Task prompt:
A faithful copy of the listing below is needed, with its pictures left out.

Segment Start: Input data

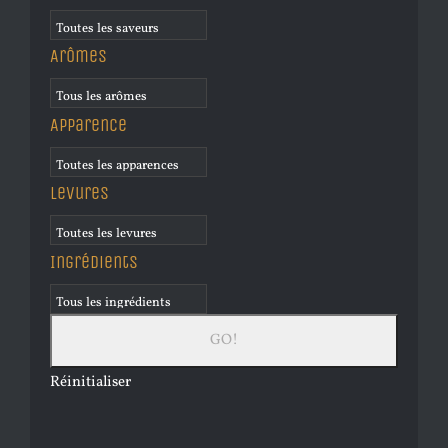
Arômes
Apparence
Levures
Ingrédients
Réinitialiser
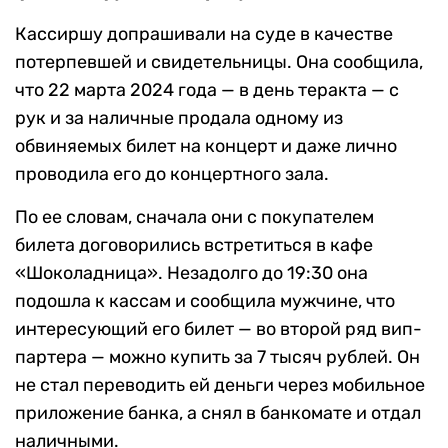
Кассиршу допрашивали на суде в качестве
потерпевшей и свидетельницы. Она сообщила,
что 22 марта 2024 года — в день теракта — с
рук и за наличные продала одному из
обвиняемых билет на концерт и даже лично
проводила его до концертного зала.
По ее словам, сначала они с покупателем
билета договорились встретиться в кафе
«Шоколадница». Незадолго до 19:30 она
подошла к кассам и сообщила мужчине, что
интересующий его билет — во второй ряд вип-
партера — можно купить за 7 тысяч рублей. Он
не стал переводить ей деньги через мобильное
приложение банка, а снял в банкомате и отдал
наличными.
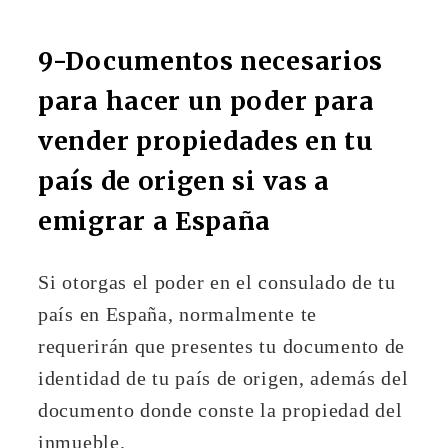
9-Documentos necesarios
para hacer un poder para
vender propiedades en tu
país de origen si vas a
emigrar a España
Si otorgas el poder en el consulado de tu
país en España, normalmente te
requerirán que presentes tu documento de
identidad de tu país de origen, además del
documento donde conste la propiedad del
inmueble.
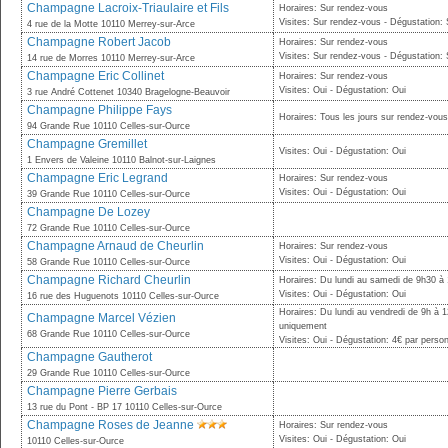
Champagne Lacroix-Triaulaire et Fils
Horaires: Sur rendez-vous
Visites: Sur rendez-vous - Dégustation:
4 rue de la Motte 10110 Merrey-sur-Arce
Champagne Robert Jacob
Horaires: Sur rendez-vous
Visites: Sur rendez-vous - Dégustation:
14 rue de Morres 10110 Merrey-sur-Arce
Champagne Eric Collinet
Horaires: Sur rendez-vous
Visites: Oui - Dégustation: Oui
3 rue André Cottenet 10340 Bragelogne-Beauvoir
Champagne Philippe Fays
Horaires: Tous les jours sur rendez-vou
94 Grande Rue 10110 Celles-sur-Ource
Champagne Gremillet
Visites: Oui - Dégustation: Oui
1 Envers de Valeine 10110 Balnot-sur-Laignes
Champagne Eric Legrand
Horaires: Sur rendez-vous
Visites: Oui - Dégustation: Oui
39 Grande Rue 10110 Celles-sur-Ource
Champagne De Lozey
72 Grande Rue 10110 Celles-sur-Ource
Champagne Arnaud de Cheurlin
Horaires: Sur rendez-vous
Visites: Oui - Dégustation: Oui
58 Grande Rue 10110 Celles-sur-Ource
Champagne Richard Cheurlin
Horaires: Du lundi au samedi de 9h30 à
Visites: Oui - Dégustation: Oui
16 rue des Huguenots 10110 Celles-sur-Ource
Horaires: Du lundi au vendredi de 9h à 
Champagne Marcel Vézien
uniquement
68 Grande Rue 10110 Celles-sur-Ource
Visites: Oui - Dégustation: 4€ par perso
Champagne Gautherot
29 Grande Rue 10110 Celles-sur-Ource
Champagne Pierre Gerbais
13 rue du Pont - BP 17 10110 Celles-sur-Ource
Champagne Roses de Jeanne
Horaires: Sur rendez-vous
Visites: Oui - Dégustation: Oui
10110 Celles-sur-Ource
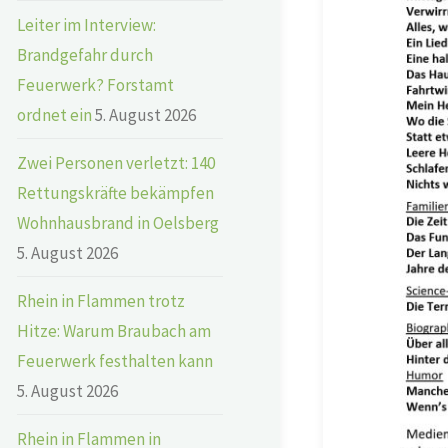
Leiter im Interview:
Brandgefahr durch
Feuerwerk? Forstamt
ordnet ein
5. August 2026
Zwei Personen verletzt: 140
Rettungskräfte bekämpfen
Wohnhausbrand in Oelsberg
5. August 2026
Rhein in Flammen trotz
Hitze: Warum Braubach am
Feuerwerk festhalten kann
5. August 2026
Rhein in Flammen in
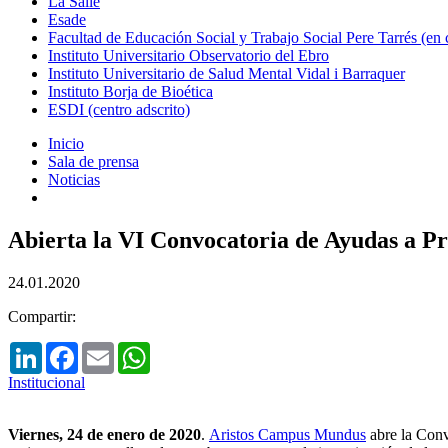
La Salle
Esade
Facultad de Educación Social y Trabajo Social Pere Tarrés (en
Instituto Universitario Observatorio del Ebro
Instituto Universitario de Salud Mental Vidal i Barraquer
Instituto Borja de Bioética
ESDI (centro adscrito)
Inicio
Sala de prensa
Noticias
Abierta la VI Convocatoria de Ayudas a P
24.01.2020
Compartir:
LinkedIn
Facebook
Email
WhatsApp
Institucional
Viernes, 24 de enero de 2020
.
Aristos Campus Mundus
abre la Conv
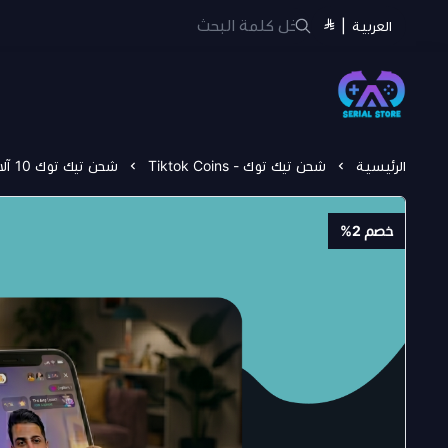
العربية
|
سيريل ستور | Serial Store
الرئيسية
شحن تيك توك - Tiktok Coins
شحن تيك توك 10 آلاف عملة — TikTok 10K Coins (تسليم سريع)
خصم 2%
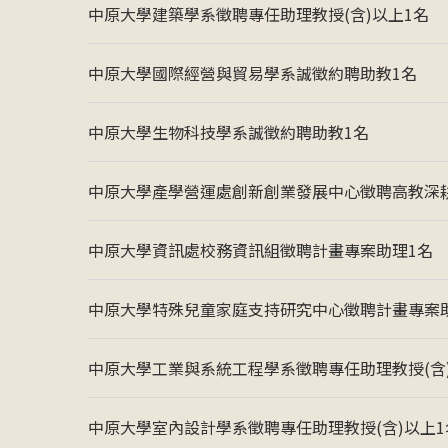
中原大學建築學系徵聘專任助理教授(含)以上1名
中原大學國際經營與貿易學系誠徵約聘助教1名
中原大學生物科技學系誠徵約聘助教1名
中原大學產學營運處創新創業發展中心徵聘高教深耕計
中原大學資訊處校務資訊組徵聘計畫專案助理1名
中原大學特殊兒童家庭支持研究中心徵聘計畫專案
中原大學工業與系統工程學系徵聘專任助理教授(含
中原大學室內設計學系徵聘專任助理教授(含)以上1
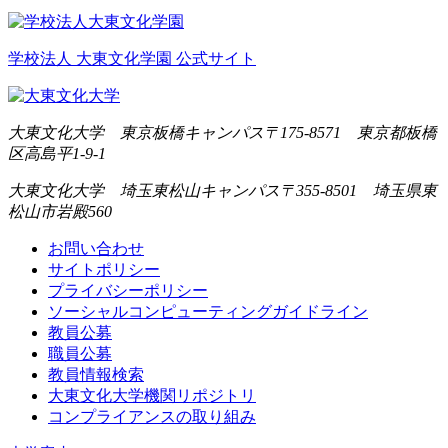
学校法人 大東文化学園 公式サイト
大東文化大学 東京板橋キャンパス
〒175-8571 東京都板橋
区高島平1-9-1
大東文化大学 埼玉東松山キャンパス
〒355-8501 埼玉県東
松山市岩殿560
お問い合わせ
サイトポリシー
プライバシーポリシー
ソーシャルコンピューティングガイドライン
教員公募
職員公募
教員情報検索
大東文化大学機関リポジトリ
コンプライアンスの取り組み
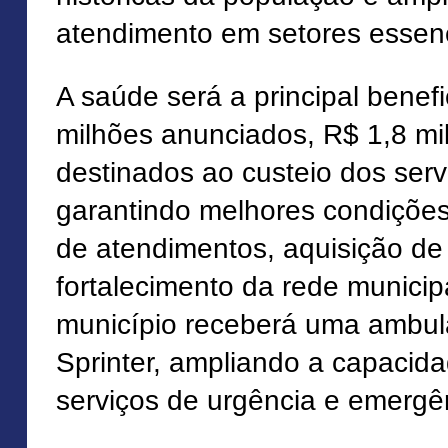
atendimento em setores essenc
A saúde será a principal benef
milhões anunciados, R$ 1,8 mi
destinados ao custeio dos ser
garantindo melhores condiçõe
de atendimentos, aquisição de
fortalecimento da rede municip
município receberá uma ambulâ
Sprinter, ampliando a capacid
serviços de urgência e emergê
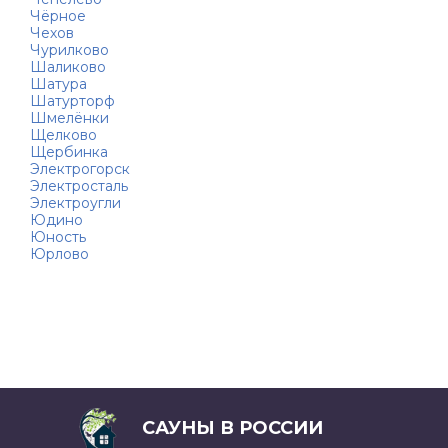
Чёрное
Чехов
Чурилково
Шаликово
Шатура
Шатурторф
Шмелёнки
Щелково
Щербинка
Электрогорск
Электросталь
Электроугли
Юдино
Юность
Юрлово
САУНЫ В РОССИИ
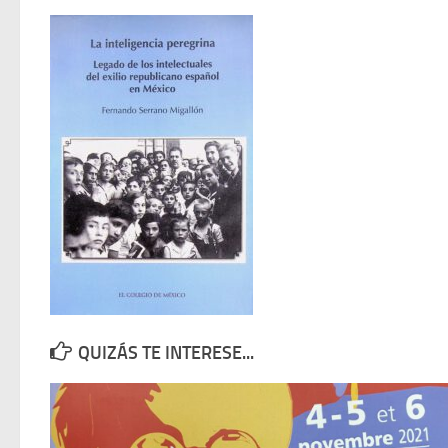
QUIZÁS TE INTERESE...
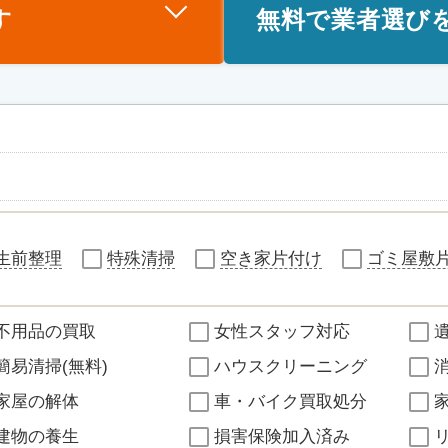
す
無料で業者選び
生前整理
特殊清掃
空き家片付け
ゴミ屋敷
不用品の買取
女性スタッフ対応
簡易清掃(無料)
ハウスクリーニング
家屋の解体
車・バイク買取処分
建物の養生
損害保険加入済み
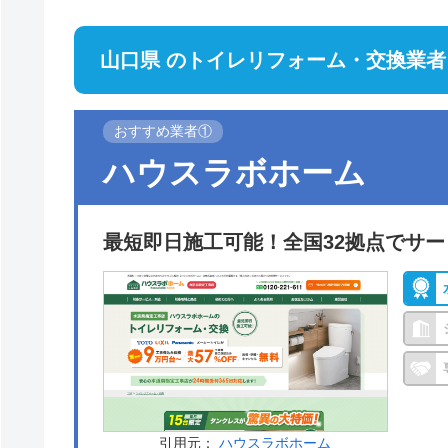
山口県 のトイレリフォーム・交換業者
おすすめ業者①
ハウスラボホーム
最短即日施工可能！全国32拠点でサ
引用元：
ハウスラボホーム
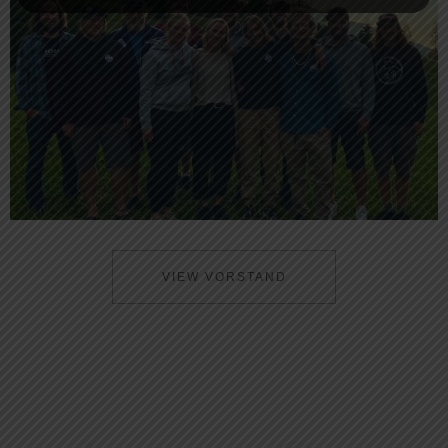
VIEW VORSTAND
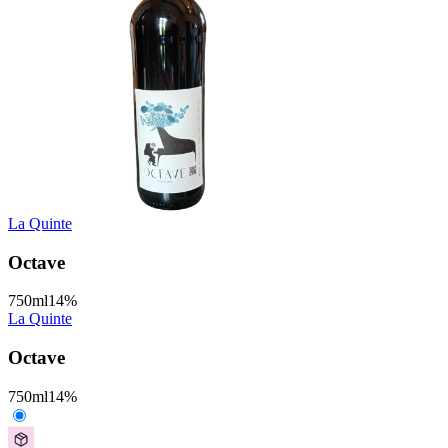
La Quinte
Octave
750
ml
14
%
La Quinte
Octave
750
ml
14
%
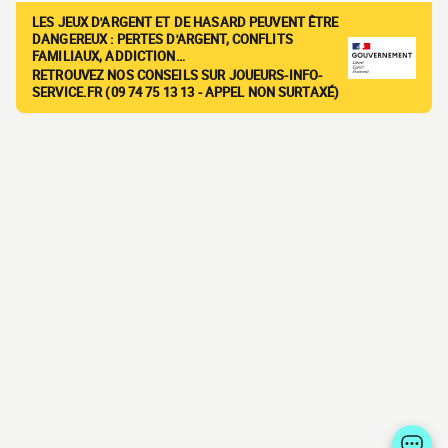
LES JEUX D'ARGENT ET DE HASARD PEUVENT ÊTRE
DANGEREUX : PERTES D'ARGENT, CONFLITS
FAMILIAUX, ADDICTION…
RETROUVEZ NOS CONSEILS SUR JOUEURS-INFO-
SERVICE.FR (09 74 75 13 13 - APPEL NON SURTAXÉ)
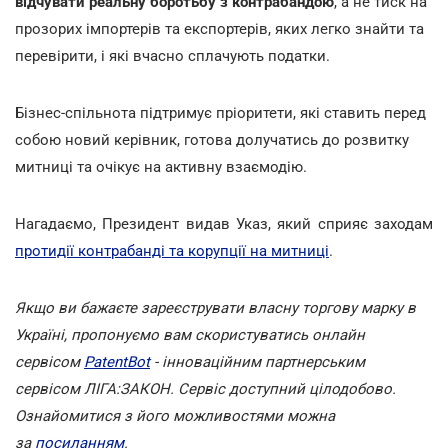
відчувати реальну боротьбу з контрабандою
, а не тиск на
прозорих імпортерів та експортерів, яких легко знайти та
перевірити, і які вчасно сплачують податки.
Бізнес-спільнота підтримує пріоритети, які ставить перед
собою новий керівник, готова долучатись до розвитку
митниці та очікує на активну взаємодію.
Нагадаємо, Президент видав Указ, який сприяє заходам
протидії контрабанді та корупції на митниці
.
Якщо ви бажаєте зареєструвати власну торгову марку в
Україні, пропонуємо вам скористуватись онлайн
сервісом
PatentBot
- інноваційним партнерським
сервісом ЛІГА:ЗАКОН. Сервіс доступний цілодобово.
Ознайомитися з його можливостями можна
за
посиланням
.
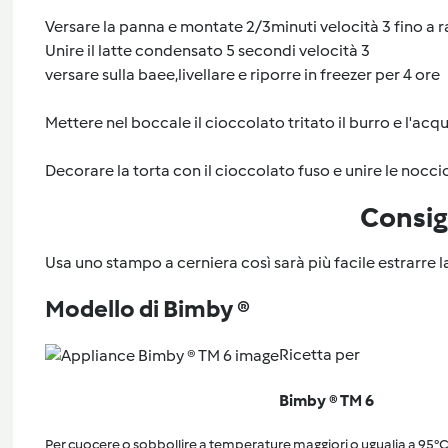
Versare la panna e montate 2/3minuti velocità 3 fino a r
Unire il latte condensato 5 secondi velocità 3
versare sulla baee,livellare e riporre in freezer per 4 ore
Mettere nel boccale il cioccolato tritato il burro e l'acq
Decorare la torta con il cioccolato fuso e unire le nocci
Consig
Usa uno stampo a cerniera così sarà più facile estrarre l
Modello di Bimby ®
Ricetta per
Bimby ® TM 6
Per cuocere o sobbollire a temperature maggiori o ugualia a 95°C, 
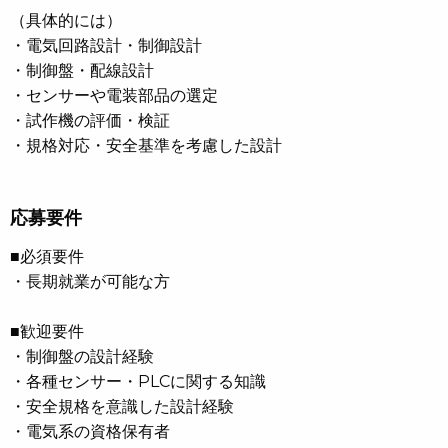
（具体的には）
・電気回路設計・制御設計
・制御盤・配線設計
・センサーや電装部品の選定
・試作機の評価・検証
・規格対応・安全基準を考慮した設計
応募要件
■必須要件
・長期就業が可能な方
■歓迎要件
・制御盤の設計経験
・各種センサー・PLCに関する知識
・安全規格を意識した設計経験
・電気系の資格保有者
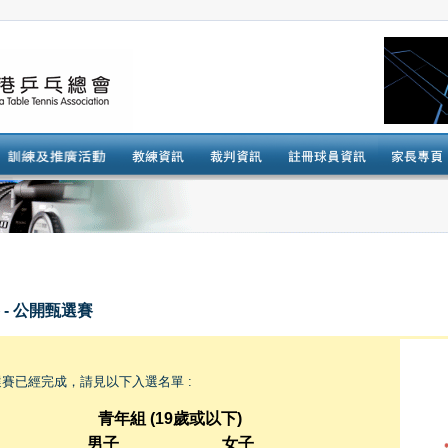
- 公開甄選賽
賽已經完成，請見以下入選名單 :
青年組
(19
歲或以下
)
男子
女子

Segment End: Input data

The answer:
Arômes
Apparence
Levures
Ingrédients
Réinitialiser
Кассиршу допрашивали на суде в качестве
потерпевшей и свидетельницы. Она сообщила,
что 22 марта 2024 года — в день теракта — с
рук и за наличные продала одному из
обвиняемых билет на концерт и даже лично
проводила его до концертного зала.
По ее словам, сначала они с покупателем
билета договорились встретиться в кафе
«Шоколадница». Незадолго до 19:30 она
подошла к кассам и сообщила мужчине, что
интересующий его билет — во второй ряд вип-
партера — можно купить за 7 тысяч рублей. Он
не стал переводить ей деньги через мобильное
приложение банка, а снял в банкомате и отдал
наличными.
9-Documentos necesarios
para hacer un poder para
vender propiedades en tu
país de origen si vas a
emigrar a España
Si otorgas el poder en el consulado de tu
país en España, normalmente te
requerirán que presentes tu documento de
identidad de tu país de origen, además del
documento donde conste la propiedad del
inmueble.
Champagne Lacroix-Triaulaire et Fils
Horaires: Sur rendez-vous
Visites: Sur rendez-vous - Dégustation:
4 rue de la Motte 10110 Merrey-sur-Arce
Champagne Robert Jacob
Horaires: Sur rendez-vous
Visites: Sur rendez-vous - Dégustation:
14 rue de Morres 10110 Merrey-sur-Arce
Champagne Eric Collinet
Horaires: Sur rendez-vous
Visites: Oui - Dégustation: Oui
3 rue André Cottenet 10340 Bragelogne-Beauvoir
Champagne Philippe Fays
Horaires: Tous les jours sur rendez-vou
94 Grande Rue 10110 Celles-sur-Ource
Champagne Gremillet
Visites: Oui - Dégustation: Oui
1 Envers de Valeine 10110 Balnot-sur-Laignes
Champagne Eric Legrand
Horaires: Sur rendez-vous
Visites: Oui - Dégustation: Oui
39 Grande Rue 10110 Celles-sur-Ource
Champagne De Lozey
72 Grande Rue 10110 Celles-sur-Ource
Champagne Arnaud de Cheurlin
Horaires: Sur rendez-vous
Visites: Oui - Dégustation: Oui
58 Grande Rue 10110 Celles-sur-Ource
Champagne Richard Cheurlin
Horaires: Du lundi au samedi de 9h30 à
Visites: Oui - Dégustation: Oui
16 rue des Huguenots 10110 Celles-sur-Ource
Horaires: Du lundi au vendredi de 9h à 
Champagne Marcel Vézien
uniquement
68 Grande Rue 10110 Celles-sur-Ource
Visites: Oui - Dégustation: 4€ par perso
Champagne Gautherot
29 Grande Rue 10110 Celles-sur-Ource
Champagne Pierre Gerbais
13 rue du Pont - BP 17 10110 Celles-sur-Ource
Champagne Roses de Jeanne
Horaires: Sur rendez-vous
Visites: Oui - Dégustation: Oui
10110 Celles-sur-Ource
Leiter im Interview:
Brandgefahr durch
Feuerwerk? Forstamt
ordnet ein
5. August 2026
Zwei Personen verletzt: 140
Rettungskräfte bekämpfen
Wohnhausbrand in Oelsberg
5. August 2026
Rhein in Flammen trotz
Hitze: Warum Braubach am
Feuerwerk festhalten kann
5. August 2026
Rhein in Flammen in
La Salle
Esade
Facultad de Educación Social y Trabajo Social Pere Tarrés (en
Instituto Universitario Observatorio del Ebro
Instituto Universitario de Salud Mental Vidal i Barraquer
Instituto Borja de Bioética
ESDI (centro adscrito)
Inicio
Sala de prensa
Noticias
Abierta la VI Convocatoria de Ayudas a P
24.01.2020
Compartir:
LinkedIn
Facebook
Email
WhatsApp
Institucional
Viernes, 24 de enero de 2020
.
Aristos Campus Mundus
abre la Conv
العربية
|
سيريل ستور | Serial Store
الرئيسية
شحن تيك توك - Tiktok Coins
شحن تيك توك 10 آلاف عملة — TikTok 10K Coins (تسليم سريع)
خصم 2%
中原大學建築學系徵聘專任助理教授(含)以上1名
中原大學國際經營與貿易學系誠徵約聘助教1名
中原大學生物科技學系誠徵約聘助教1名
中原大學產學營運處創新創業發展中心徵聘高教深耕計
中原大學資訊處校務資訊組徵聘計畫專案助理1名
中原大學特殊兒童家庭支持研究中心徵聘計畫專案
中原大學工業與系統工程學系徵聘專任助理教授(含
中原大學室內設計學系徵聘專任助理教授(含)以上1
学校法人 大東文化学園 公式サイト
大東文化大学 東京板橋キャンパス
〒175-8571 東京都板橋
区高島平1-9-1
大東文化大学 埼玉東松山キャンパス
〒355-8501 埼玉県東
松山市岩殿560
お問い合わせ
サイトポリシー
プライバシーポリシー
ソーシャルコンピューティングガイドライン
教員公募
職員公募
教員情報検索
大東文化大学機関リポジトリ
コンプライアンスの取り組み
atendimento em setores essenc
A saúde será a principal benef
milhões anunciados, R$ 1,8 mi
destinados ao custeio dos ser
garantindo melhores condiçõe
de atendimentos, aquisição de
fortalecimento da rede municip
município receberá uma ambulâ
Sprinter, ampliando a capacid
serviços de urgência e emergê
Чёрное
Чехов
Чурилково
Шаликово
Шатура
Шатурторф
Шмелёнки
Щелково
Щербинка
Электрогорск
Электросталь
Электроугли
Юдино
Юность
Юрлово
САУНЫ В РОССИИ
QUIZÁS TE INTERESE...
す
無料で業者選び
生前整理
特殊清掃
空き家片付け
ゴミ屋敷
不用品の買取
女性スタッフ対応
簡易清掃(無料)
ハウスクリーニング
家屋の解体
車・バイク買取処分
建物の養生
損害保険加入済み
山口県 のトイレリフォーム・交換業者
おすすめ業者①
ハウスラボホーム
最短即日施工可能！全国32拠点でサ
引用元：
ハウスラボホーム
VIEW VORSTAND
La Quinte
Octave
750
ml
14
%
La Quinte
Octave
750
ml
14
%
LES JEUX D'ARGENT ET DE HASARD PEUVENT ÊTRE
DANGEREUX : PERTES D'ARGENT, CONFLITS
FAMILIAUX, ADDICTION…
RETROUVEZ NOS CONSEILS SUR JOUEURS-INFO-
SERVICE.FR (09 74 75 13 13 - APPEL NON SURTAXÉ)
відчувати реальну боротьбу з контрабандою
, а не тиск на
прозорих імпортерів та експортерів, яких легко знайти та
перевірити, і які вчасно сплачують податки.
Бізнес-спільнота підтримує пріоритети, які ставить перед
собою новий керівник, готова долучатись до розвитку
митниці та очікує на активну взаємодію.
Нагадаємо, Президент видав Указ, який сприяє заходам
протидії контрабанді та корупції на митниці
.
Якщо ви бажаєте зареєструвати власну торгову марку в
Україні, пропонуємо вам скористуватись онлайн
сервісом
PatentBot
- інноваційним партнерським
сервісом ЛІГА:ЗАКОН. Сервіс доступний цілодобово.
Ознайомитися з його можливостями можна
за
посиланням
.
Versare la panna e montate 2/3minuti velocità 3 fino a r
Unire il latte condensato 5 secondi velocità 3
versare sulla baee,livellare e riporre in freezer per 4 ore
Mettere nel boccale il cioccolato tritato il burro e l'acq
Decorare la torta con il cioccolato fuso e unire le nocci
Consig
Usa uno stampo a cerniera così sarà più facile estrarre l
Modello di Bimby ®
Ricetta per
Bimby ® TM 6
Per cuocere o sobbollire a temperature maggiori o ugualia a 95°C, 
（具体的には）
・電気回路設計・制御設計
・制御盤・配線設計
・センサーや電装部品の選定
・試作機の評価・検証
・規格対応・安全基準を考慮した設計
応募要件
■必須要件
・長期就業が可能な方
■歓迎要件
・制御盤の設計経験
・各種センサー・PLCに関する知識
・安全規格を意識した設計経験
・電気系の資格保有者
- 公開甄選賽
賽已經完成，請見以下入選名單 :
青年組
(19
歲或以下
)
男子
女子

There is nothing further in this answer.